Exercise
Search the data for "zwischen" and copy every matching line.

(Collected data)
Content starts
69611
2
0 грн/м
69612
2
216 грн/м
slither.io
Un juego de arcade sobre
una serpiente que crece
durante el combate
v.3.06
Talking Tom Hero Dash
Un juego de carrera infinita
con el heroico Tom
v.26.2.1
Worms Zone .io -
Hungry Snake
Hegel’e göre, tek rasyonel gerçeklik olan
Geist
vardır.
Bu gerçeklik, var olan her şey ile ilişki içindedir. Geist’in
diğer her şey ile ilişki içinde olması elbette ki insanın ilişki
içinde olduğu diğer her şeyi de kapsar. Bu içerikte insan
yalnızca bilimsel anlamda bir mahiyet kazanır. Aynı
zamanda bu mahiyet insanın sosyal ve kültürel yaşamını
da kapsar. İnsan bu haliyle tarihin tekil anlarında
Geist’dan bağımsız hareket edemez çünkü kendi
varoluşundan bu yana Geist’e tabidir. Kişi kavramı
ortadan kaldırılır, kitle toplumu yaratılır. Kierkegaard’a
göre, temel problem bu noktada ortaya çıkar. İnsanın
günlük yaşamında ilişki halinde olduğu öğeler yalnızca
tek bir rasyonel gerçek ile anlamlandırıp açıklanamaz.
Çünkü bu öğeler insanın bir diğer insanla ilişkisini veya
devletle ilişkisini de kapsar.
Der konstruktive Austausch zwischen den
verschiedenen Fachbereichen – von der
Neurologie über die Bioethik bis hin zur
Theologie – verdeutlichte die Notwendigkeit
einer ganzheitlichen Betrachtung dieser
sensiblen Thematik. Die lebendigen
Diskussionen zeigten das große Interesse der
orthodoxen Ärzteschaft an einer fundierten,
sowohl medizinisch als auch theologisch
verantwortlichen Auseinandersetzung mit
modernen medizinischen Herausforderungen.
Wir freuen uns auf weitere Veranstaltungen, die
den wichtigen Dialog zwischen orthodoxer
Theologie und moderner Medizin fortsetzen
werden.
Content ends
Answer
Der konstruktive Austausch zwischen den
den wichtigen Dialog zwischen orthodoxer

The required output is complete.